Posted by Terrence Deacon on 29 Oct 2008 | Tagged as: Emergence

Abstract:
An evolutionary world view is not necessarily at odds with the core values of most of the world’s spiritual traditions, and may in fact offer an unprecedented new revelation about the meaning of life, mind, and human experience that is the key to forging a new synthesis of the spiritual and scientific world views of the next millennium. The evolutionary paradigm is relevant to the explanation of far more than just the phylogenetic history of life. Evolution-like processes are now recognized to play a significant role in processes at all levels of life, including cognition, as well as in processes that are not strictly-speaking biological, such as the formation and spread of cultural information. The power of the evolutionary paradigm is that it offers an account of design and function in the world that is emergentist and creative rather than reductionist and eliminative.
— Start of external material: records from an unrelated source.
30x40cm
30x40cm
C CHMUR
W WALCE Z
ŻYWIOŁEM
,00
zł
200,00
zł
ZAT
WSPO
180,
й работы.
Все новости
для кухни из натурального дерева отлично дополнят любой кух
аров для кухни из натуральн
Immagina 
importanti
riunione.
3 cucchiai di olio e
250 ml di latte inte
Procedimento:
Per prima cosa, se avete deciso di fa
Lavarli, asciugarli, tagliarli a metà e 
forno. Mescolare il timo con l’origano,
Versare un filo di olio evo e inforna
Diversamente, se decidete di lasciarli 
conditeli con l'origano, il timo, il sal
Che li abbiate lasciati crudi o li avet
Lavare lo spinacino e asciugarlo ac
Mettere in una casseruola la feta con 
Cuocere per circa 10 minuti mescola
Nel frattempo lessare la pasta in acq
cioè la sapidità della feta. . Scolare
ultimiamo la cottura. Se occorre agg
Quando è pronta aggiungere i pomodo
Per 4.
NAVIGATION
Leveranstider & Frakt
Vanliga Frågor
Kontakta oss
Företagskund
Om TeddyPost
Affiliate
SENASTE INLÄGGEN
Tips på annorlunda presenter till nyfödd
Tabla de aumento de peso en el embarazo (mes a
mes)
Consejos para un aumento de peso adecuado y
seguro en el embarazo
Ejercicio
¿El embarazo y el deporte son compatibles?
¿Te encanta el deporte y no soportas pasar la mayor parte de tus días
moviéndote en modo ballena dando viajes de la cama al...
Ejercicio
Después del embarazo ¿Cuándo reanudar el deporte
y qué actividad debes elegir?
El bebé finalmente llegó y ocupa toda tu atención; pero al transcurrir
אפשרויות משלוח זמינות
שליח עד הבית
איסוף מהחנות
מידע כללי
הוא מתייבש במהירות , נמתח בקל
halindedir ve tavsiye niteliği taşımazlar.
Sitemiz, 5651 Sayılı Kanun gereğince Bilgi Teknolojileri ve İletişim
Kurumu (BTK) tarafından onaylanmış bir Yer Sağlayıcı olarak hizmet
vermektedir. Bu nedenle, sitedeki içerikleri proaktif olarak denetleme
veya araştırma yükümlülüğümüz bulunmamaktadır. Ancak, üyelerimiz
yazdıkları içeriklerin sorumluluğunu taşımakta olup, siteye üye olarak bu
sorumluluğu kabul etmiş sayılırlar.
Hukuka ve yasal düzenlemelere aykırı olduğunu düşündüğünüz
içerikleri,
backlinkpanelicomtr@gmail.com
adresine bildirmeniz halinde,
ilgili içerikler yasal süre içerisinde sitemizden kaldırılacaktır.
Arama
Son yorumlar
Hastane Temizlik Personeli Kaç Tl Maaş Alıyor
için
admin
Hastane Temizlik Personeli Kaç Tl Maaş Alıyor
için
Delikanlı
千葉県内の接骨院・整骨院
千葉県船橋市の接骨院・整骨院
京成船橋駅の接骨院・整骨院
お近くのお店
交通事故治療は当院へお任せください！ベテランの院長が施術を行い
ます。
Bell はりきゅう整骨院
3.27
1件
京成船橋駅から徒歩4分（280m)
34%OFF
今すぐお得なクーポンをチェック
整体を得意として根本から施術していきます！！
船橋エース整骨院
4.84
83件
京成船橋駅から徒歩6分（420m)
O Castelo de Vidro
Prior to this the substantial world has been viewed as passive and blindly mechanistic. By providing an alternative to the paradigms of prior design and preformation, an evolutionary emergent account of natural “design” locates the creative force in the world rather than outside of it. Similarly, an evolutionary emergent account of the neural processes underlying phenomenal experience offers a way to understand human experience and the origins of meaning and value as self-creative phenomena, rather than as passively inherited mental content. In conclusion, whereas traditional dualistic-theistic world views have been an opposed reaction to the deadening metaphor of a soulless mechanistic world, an emergent spiritualism is entirely consistent with an evolutionary world view, and can offer an unprecedented opportunity to reexamine the basis for meaning and value.